RECORDED DATA:

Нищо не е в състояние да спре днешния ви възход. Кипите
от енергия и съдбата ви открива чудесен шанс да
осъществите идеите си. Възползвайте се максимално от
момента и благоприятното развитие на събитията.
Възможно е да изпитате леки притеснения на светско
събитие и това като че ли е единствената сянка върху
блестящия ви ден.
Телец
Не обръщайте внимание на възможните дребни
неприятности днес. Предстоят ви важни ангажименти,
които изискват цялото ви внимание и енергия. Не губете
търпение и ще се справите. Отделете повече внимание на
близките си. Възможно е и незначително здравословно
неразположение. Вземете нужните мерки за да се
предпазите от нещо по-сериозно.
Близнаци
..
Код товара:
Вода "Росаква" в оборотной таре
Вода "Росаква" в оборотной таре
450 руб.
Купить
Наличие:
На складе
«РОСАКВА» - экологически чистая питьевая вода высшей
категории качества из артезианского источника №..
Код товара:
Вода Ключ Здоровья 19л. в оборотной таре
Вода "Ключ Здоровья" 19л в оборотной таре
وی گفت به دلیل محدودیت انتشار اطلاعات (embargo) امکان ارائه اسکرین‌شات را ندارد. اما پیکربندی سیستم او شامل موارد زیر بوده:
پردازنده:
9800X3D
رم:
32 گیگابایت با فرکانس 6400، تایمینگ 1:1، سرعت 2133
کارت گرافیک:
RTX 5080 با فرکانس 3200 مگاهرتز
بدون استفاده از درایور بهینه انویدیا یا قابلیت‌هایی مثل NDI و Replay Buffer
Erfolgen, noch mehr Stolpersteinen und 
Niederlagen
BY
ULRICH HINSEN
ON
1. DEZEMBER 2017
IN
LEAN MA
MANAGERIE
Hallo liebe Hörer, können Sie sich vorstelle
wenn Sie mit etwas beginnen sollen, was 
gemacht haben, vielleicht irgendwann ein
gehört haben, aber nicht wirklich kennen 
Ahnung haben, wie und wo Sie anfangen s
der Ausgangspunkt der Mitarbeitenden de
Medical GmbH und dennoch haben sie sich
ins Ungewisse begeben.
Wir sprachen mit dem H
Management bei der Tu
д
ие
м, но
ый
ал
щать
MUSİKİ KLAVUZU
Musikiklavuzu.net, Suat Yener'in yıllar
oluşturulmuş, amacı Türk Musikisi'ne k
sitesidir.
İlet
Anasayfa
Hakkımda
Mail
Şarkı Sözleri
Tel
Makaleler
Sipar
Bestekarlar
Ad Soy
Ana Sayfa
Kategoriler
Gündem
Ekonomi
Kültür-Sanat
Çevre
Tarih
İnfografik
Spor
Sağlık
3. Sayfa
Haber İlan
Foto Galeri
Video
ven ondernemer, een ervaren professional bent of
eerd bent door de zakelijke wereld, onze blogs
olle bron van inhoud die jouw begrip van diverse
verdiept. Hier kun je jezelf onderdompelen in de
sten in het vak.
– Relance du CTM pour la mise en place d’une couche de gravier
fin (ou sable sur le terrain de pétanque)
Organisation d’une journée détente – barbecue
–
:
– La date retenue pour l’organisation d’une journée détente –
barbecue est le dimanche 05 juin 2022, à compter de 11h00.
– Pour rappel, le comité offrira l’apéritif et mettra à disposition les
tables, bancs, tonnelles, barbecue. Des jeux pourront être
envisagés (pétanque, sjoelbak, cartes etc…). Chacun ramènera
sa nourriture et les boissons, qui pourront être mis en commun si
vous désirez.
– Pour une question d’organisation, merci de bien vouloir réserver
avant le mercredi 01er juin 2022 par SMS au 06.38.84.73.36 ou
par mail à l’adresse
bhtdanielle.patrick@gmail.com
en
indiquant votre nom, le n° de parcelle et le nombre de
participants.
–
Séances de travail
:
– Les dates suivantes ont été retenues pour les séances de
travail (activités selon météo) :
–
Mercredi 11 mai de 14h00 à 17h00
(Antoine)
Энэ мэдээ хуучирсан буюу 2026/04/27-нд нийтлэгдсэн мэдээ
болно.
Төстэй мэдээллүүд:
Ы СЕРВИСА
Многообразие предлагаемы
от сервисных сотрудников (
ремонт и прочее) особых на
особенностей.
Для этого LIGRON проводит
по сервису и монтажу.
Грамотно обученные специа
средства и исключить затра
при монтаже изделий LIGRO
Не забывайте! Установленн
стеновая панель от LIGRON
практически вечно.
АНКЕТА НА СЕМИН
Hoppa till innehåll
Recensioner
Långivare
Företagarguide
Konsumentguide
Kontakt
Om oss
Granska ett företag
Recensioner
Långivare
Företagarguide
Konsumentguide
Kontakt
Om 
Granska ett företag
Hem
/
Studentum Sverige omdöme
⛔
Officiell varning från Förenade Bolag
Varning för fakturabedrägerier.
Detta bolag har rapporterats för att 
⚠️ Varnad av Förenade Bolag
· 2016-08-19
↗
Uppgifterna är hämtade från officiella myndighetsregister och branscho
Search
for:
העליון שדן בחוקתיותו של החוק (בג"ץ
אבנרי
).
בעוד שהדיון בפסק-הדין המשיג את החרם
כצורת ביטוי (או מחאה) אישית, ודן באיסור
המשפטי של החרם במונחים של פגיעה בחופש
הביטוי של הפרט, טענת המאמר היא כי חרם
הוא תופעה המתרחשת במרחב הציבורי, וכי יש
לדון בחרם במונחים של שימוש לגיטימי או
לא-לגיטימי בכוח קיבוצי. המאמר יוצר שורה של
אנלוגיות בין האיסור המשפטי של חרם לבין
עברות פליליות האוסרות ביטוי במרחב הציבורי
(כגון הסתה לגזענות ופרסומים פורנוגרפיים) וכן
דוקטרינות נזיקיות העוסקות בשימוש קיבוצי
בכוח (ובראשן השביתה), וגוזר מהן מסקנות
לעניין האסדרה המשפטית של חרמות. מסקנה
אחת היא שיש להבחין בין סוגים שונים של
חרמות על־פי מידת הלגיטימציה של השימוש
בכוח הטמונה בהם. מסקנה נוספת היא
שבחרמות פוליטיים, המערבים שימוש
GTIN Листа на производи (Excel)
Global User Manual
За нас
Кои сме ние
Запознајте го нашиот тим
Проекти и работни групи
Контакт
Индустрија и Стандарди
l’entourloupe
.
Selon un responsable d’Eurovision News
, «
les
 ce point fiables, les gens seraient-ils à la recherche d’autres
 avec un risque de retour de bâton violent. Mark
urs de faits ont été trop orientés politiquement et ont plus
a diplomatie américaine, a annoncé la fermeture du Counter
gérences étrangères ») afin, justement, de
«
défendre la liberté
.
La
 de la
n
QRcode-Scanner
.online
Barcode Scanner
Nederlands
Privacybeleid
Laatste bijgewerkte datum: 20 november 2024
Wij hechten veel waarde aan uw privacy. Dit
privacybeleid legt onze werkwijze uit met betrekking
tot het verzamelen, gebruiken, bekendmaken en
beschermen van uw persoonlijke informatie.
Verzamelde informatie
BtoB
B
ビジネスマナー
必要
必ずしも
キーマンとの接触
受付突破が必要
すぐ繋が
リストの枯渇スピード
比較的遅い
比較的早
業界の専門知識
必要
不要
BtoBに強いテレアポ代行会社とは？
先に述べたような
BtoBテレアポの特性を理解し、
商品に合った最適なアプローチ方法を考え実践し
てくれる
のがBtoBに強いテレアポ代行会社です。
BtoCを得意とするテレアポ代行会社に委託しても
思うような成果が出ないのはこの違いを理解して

EXERCISE DESCRIPTION: Each line of the data must be retyped exactly.

ANSWER TO THIS TASK:
Нищо не е в състояние да спре днешния ви възход. Кипите
от енергия и съдбата ви открива чудесен шанс да
осъществите идеите си. Възползвайте се максимално от
момента и благоприятното развитие на събитията.
Възможно е да изпитате леки притеснения на светско
събитие и това като че ли е единствената сянка върху
блестящия ви ден.
Телец
Не обръщайте внимание на възможните дребни
неприятности днес. Предстоят ви важни ангажименти,
които изискват цялото ви внимание и енергия. Не губете
търпение и ще се справите. Отделете повече внимание на
близките си. Възможно е и незначително здравословно
неразположение. Вземете нужните мерки за да се
предпазите от нещо по-сериозно.
Близнаци
..
Код товара:
Вода "Росаква" в оборотной таре
Вода "Росаква" в оборотной таре
450 руб.
Купить
Наличие:
На складе
«РОСАКВА» - экологически чистая питьевая вода высшей
категории качества из артезианского источника №..
Код товара:
Вода Ключ Здоровья 19л. в оборотной таре
Вода "Ключ Здоровья" 19л в оборотной таре
وی گفت به دلیل محدودیت انتشار اطلاعات (embargo) امکان ارائه اسکرین‌شات را ندارد. اما پیکربندی سیستم او شامل موارد زیر بوده:
پردازنده:
9800X3D
رم:
32 گیگابایت با فرکانس 6400، تایمینگ 1:1، سرعت 2133
کارت گرافیک:
RTX 5080 با فرکانس 3200 مگاهرتز
بدون استفاده از درایور بهینه انویدیا یا قابلیت‌هایی مثل NDI و Replay Buffer
Erfolgen, noch mehr Stolpersteinen und 
Niederlagen
BY
ULRICH HINSEN
ON
1. DEZEMBER 2017
IN
LEAN MA
MANAGERIE
Hallo liebe Hörer, können Sie sich vorstelle
wenn Sie mit etwas beginnen sollen, was 
gemacht haben, vielleicht irgendwann ein
gehört haben, aber nicht wirklich kennen 
Ahnung haben, wie und wo Sie anfangen s
der Ausgangspunkt der Mitarbeitenden de
Medical GmbH und dennoch haben sie sich
ins Ungewisse begeben.
Wir sprachen mit dem H
Management bei der Tu
д
ие
м, но
ый
ал
щать
MUSİKİ KLAVUZU
Musikiklavuzu.net, Suat Yener'in yıllar
oluşturulmuş, amacı Türk Musikisi'ne k
sitesidir.
İlet
Anasayfa
Hakkımda
Mail
Şarkı Sözleri
Tel
Makaleler
Sipar
Bestekarlar
Ad Soy
Ana Sayfa
Kategoriler
Gündem
Ekonomi
Kültür-Sanat
Çevre
Tarih
İnfografik
Spor
Sağlık
3. Sayfa
Haber İlan
Foto Galeri
Video
ven ondernemer, een ervaren professional bent of
eerd bent door de zakelijke wereld, onze blogs
olle bron van inhoud die jouw begrip van diverse
verdiept. Hier kun je jezelf onderdompelen in de
sten in het vak.
– Relance du CTM pour la mise en place d’une couche de gravier
fin (ou sable sur le terrain de pétanque)
Organisation d’une journée détente – barbecue
–
:
– La date retenue pour l’organisation d’une journée détente –
barbecue est le dimanche 05 juin 2022, à compter de 11h00.
– Pour rappel, le comité offrira l’apéritif et mettra à disposition les
tables, bancs, tonnelles, barbecue. Des jeux pourront être
envisagés (pétanque, sjoelbak, cartes etc…). Chacun ramènera
sa nourriture et les boissons, qui pourront être mis en commun si
vous désirez.
– Pour une question d’organisation, merci de bien vouloir réserver
avant le mercredi 01er juin 2022 par SMS au 06.38.84.73.36 ou
par mail à l’adresse
bhtdanielle.patrick@gmail.com
en
indiquant votre nom, le n° de parcelle et le nombre de
participants.
–
Séances de travail
:
– Les dates suivantes ont été retenues pour les séances de
travail (activités selon météo) :
–
Mercredi 11 mai de 14h00 à 17h00
(Antoine)
Энэ мэдээ хуучирсан буюу 2026/04/27-нд нийтлэгдсэн мэдээ
болно.
Төстэй мэдээллүүд:
Ы СЕРВИСА
Многообразие предлагаемы
от сервисных сотрудников (
ремонт и прочее) особых на
особенностей.
Для этого LIGRON проводит
по сервису и монтажу.
Грамотно обученные специа
средства и исключить затра
при монтаже изделий LIGRO
Не забывайте! Установленн
стеновая панель от LIGRON
практически вечно.
АНКЕТА НА СЕМИН
Hoppa till innehåll
Recensioner
Långivare
Företagarguide
Konsumentguide
Kontakt
Om oss
Granska ett företag
Recensioner
Långivare
Företagarguide
Konsumentguide
Kontakt
Om 
Granska ett företag
Hem
/
Studentum Sverige omdöme
⛔
Officiell varning från Förenade Bolag
Varning för fakturabedrägerier.
Detta bolag har rapporterats för att 
⚠️ Varnad av Förenade Bolag
· 2016-08-19
↗
Uppgifterna är hämtade från officiella myndighetsregister och branscho
Search
for:
העליון שדן בחוקתיותו של החוק (בג"ץ
אבנרי
).
בעוד שהדיון בפסק-הדין המשיג את החרם
כצורת ביטוי (או מחאה) אישית, ודן באיסור
המשפטי של החרם במונחים של פגיעה בחופש
הביטוי של הפרט, טענת המאמר היא כי חרם
הוא תופעה המתרחשת במרחב הציבורי, וכי יש
לדון בחרם במונחים של שימוש לגיטימי או
לא-לגיטימי בכוח קיבוצי. המאמר יוצר שורה של
אנלוגיות בין האיסור המשפטי של חרם לבין
עברות פליליות האוסרות ביטוי במרחב הציבורי
(כגון הסתה לגזענות ופרסומים פורנוגרפיים) וכן
דוקטרינות נזיקיות העוסקות בשימוש קיבוצי
בכוח (ובראשן השביתה), וגוזר מהן מסקנות
לעניין האסדרה המשפטית של חרמות. מסקנה
אחת היא שיש להבחין בין סוגים שונים של
חרמות על־פי מידת הלגיטימציה של השימוש
בכוח הטמונה בהם. מסקנה נוספת היא
שבחרמות פוליטיים, המערבים שימוש
GTIN Листа на производи (Excel)
Global User Manual
За нас
Кои сме ние
Запознајте го нашиот тим
Проекти и работни групи
Контакт
Индустрија и Стандарди
l’entourloupe
.
Selon un responsable d’Eurovision News
, «
les
 ce point fiables, les gens seraient-ils à la recherche d’autres
 avec un risque de retour de bâton violent. Mark
urs de faits ont été trop orientés politiquement et ont plus
a diplomatie américaine, a annoncé la fermeture du Counter
gérences étrangères ») afin, justement, de
«
défendre la liberté
.
La
 de la
n
QRcode-Scanner
.online
Barcode Scanner
Nederlands
Privacybeleid
Laatste bijgewerkte datum: 20 november 2024
Wij hechten veel waarde aan uw privacy. Dit
privacybeleid legt onze werkwijze uit met betrekking
tot het verzamelen, gebruiken, bekendmaken en
beschermen van uw persoonlijke informatie.
Verzamelde informatie
BtoB
B
ビジネスマナー
必要
必ずしも
キーマンとの接触
受付突破が必要
すぐ繋が
リストの枯渇スピード
比較的遅い
比較的早
業界の専門知識
必要
不要
BtoBに強いテレアポ代行会社とは？
先に述べたような
BtoBテレアポの特性を理解し、
商品に合った最適なアプローチ方法を考え実践し
てくれる
のがBtoBに強いテレアポ代行会社です。
BtoCを得意とするテレアポ代行会社に委託しても
思うような成果が出ないのはこの違いを理解して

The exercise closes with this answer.